• _DESCRIPTION OF THE TASK_:
Output the data below only from the line containing "MAURICIO RUA MOVING TO" up to and including the line containing "Professor Rob Field", exact and with the pictures left out.

_____

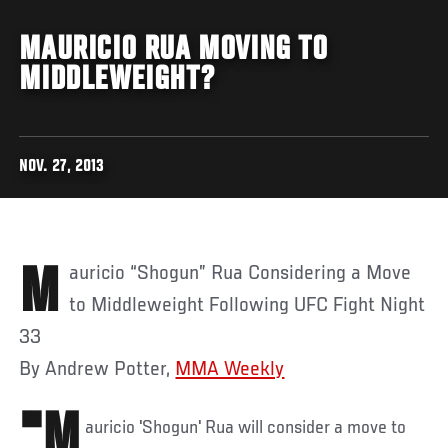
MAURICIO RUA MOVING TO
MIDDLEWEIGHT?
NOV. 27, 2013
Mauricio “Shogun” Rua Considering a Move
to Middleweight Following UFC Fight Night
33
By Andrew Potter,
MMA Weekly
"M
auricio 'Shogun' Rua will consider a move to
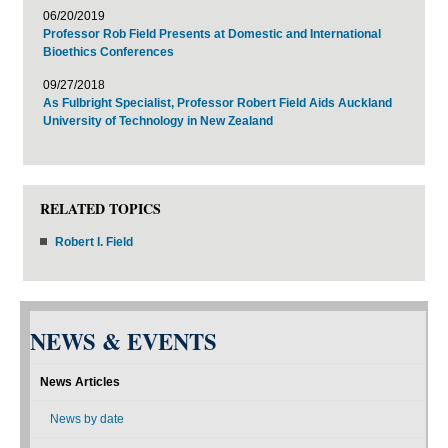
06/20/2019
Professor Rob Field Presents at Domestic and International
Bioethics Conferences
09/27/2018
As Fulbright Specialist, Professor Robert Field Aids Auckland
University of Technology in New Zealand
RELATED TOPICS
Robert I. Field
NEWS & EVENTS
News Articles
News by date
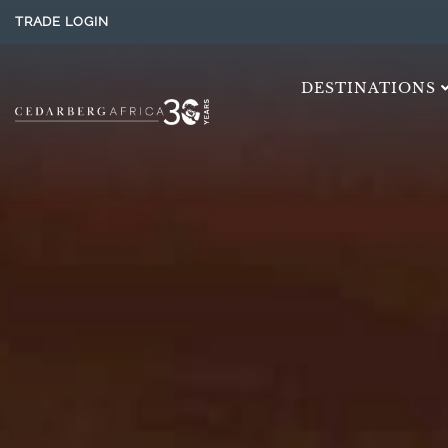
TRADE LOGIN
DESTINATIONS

_____

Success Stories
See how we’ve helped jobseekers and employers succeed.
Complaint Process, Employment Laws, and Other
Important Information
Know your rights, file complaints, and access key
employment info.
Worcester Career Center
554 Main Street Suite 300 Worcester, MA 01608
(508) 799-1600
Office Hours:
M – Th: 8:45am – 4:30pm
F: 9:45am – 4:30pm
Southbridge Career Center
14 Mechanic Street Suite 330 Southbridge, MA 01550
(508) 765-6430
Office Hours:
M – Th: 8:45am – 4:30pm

_____

• _EXPECTED ANSWER_:
MAURICIO RUA MOVING TO
MIDDLEWEIGHT?
NOV. 27, 2013
Mauricio “Shogun” Rua Considering a Move
to Middleweight Following UFC Fight Night
33
By Andrew Potter,
MMA Weekly
"M
auricio 'Shogun' Rua will consider a move to
06/20/2019
Professor Rob Field Presents at Domestic and International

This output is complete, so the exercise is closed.